Nigeria is the U.S.’s second-largest African trading partner and the U.S. is the largest foreign investor in Nigeria, according to USTR and State Department briefs.
Increasingly, the nature of the business relationship between the two countries is shifting to tech.
That is in pair with Nigeria consistently turning into Africa’s unofficial capital for VC, startups, rising founders, and the entry of Silicon Valley companies.
By 2018 numbers, depending on the study, the country ranked first or second for tech investment on the continent. And into 2019, more of that is coming from American sources.
Goldman Sachs is a major backer of Jumia, Nigeria headquartered e-commerce venture that became the first VC funded tech company in Africa to IPO on a major exchange, the NYSE in 2019.
Goldman also led a $20 million round last year for Nigerian trucking logistics company Kobo360.
The U.S. bank’s investment in tech companies operating in Nigeria runs parallel to those by Visa, Mastercard, and SalesForce Ventures.
Nigerian tech is also home to a growing number of founders with ties to the U.S. and startups with operations in both countries. Nigerian fintech company Flutterwave, whose clients range from Uber to Cardi B, is headquartered in San Francisco with operations in Lagos. The company maintains a developer team of Africans across both countries for its B2B payments platform that helps American companies operating in Africa get paid.
MallforAfrica — a Nigerian e-commerce company that enables partners such as Macy’s, Best Buy and Auto Parts Warehouse to sell in Africa — is led by Chris Folayan, a Nigerian who studied and worked in the U.S. The company now employs Nigerians in Lagos and Americans at its Portland processing plant.
Africa’s leading VOD startup, iROKOtv maintains a New York office that leads to the production of the Nigerian (aka Nollywood) content it creates and streams globally.
Andela, a tech-talent accelerator with over a $180 million in VC, was co-founded by American Jeremy Johnson and Nigerian entrepreneur Iyinoluwa Aboyeji. The company has offices in New York and Lagos and employs over 1000 engineers.
In the course of the last five years, Silicon Valley’s ties to Africa and Nigeria have grown. There are a number of Nigerians working in senior positions in the Bay Area, such as Ime Archibong at Facebook — the U.S. company that opened an innovation lab in Nigeria in 2018, called NG_Hub.
Adding Nigeria to the U.S. travel ban would be a mistake for tech development of both countries, believes Bosun Tijani, CEO of Lagos based CcHub, now Africa’s largest innovation incubator.
“Nigeria’s a strategic country for well-established companies, such as Google and Facebook. Twitter’s founder visited just a few months ago,” Tijani said, referring to Twitter/Square CEO Jack Dorsey.

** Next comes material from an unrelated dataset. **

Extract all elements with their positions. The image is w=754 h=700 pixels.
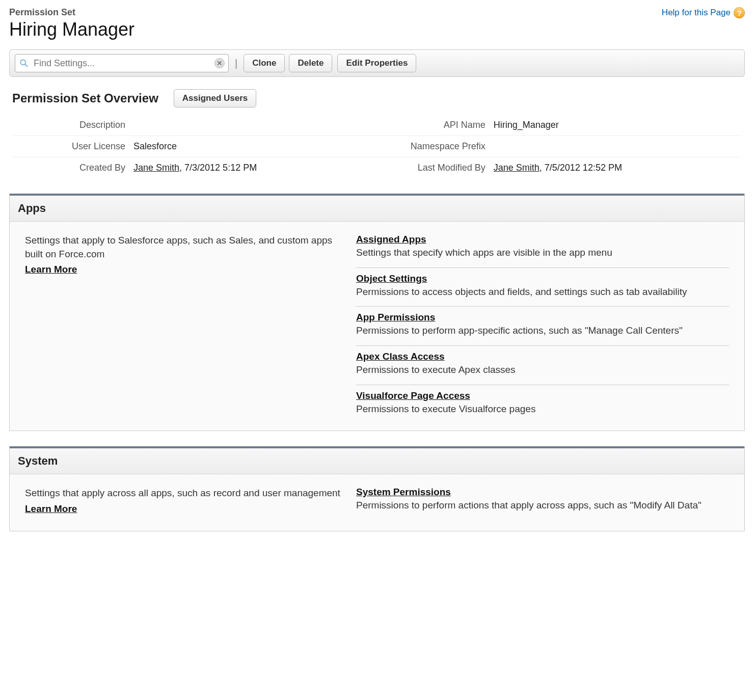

On the impact of a full travel ban, Tijani said, “The implications would be serious for both sides. U.S. companies will suffer and Nigerian companies will suffer.”
Additionally, he referenced the increasing level of tech capacity fostering between the two countries. “With the importance of Nigeria to U.S. tech companies and the pool of talent that exists in Nigeria, there’s too much at stake to mess around with some visa ban. The embassies already do their work to vet people properly,” he said.

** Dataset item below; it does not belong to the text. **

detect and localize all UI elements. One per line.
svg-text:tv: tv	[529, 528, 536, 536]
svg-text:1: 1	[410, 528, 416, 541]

Adding Nigeria to the travel ban would antagonistically affect the work CcHub does with its American partners, which include Facebook and Google. “That’s the reason I come to the U.S. I’ve never been to the country on holiday, it’s always for business with them,” said Tijani.
Another impact of restricting entry of Nigerians into the U.S. could be to turn more of Nigeria’s techies away from U.S. partnerships and toward China. The country has been pivoting its strategic relationship with Africa to the continent’s tech scene.
In the last two quarters of 2019, over 15 Chinese actors invested over $240 million in VC in Africa. Startups in Nigeria received over $210 million of it.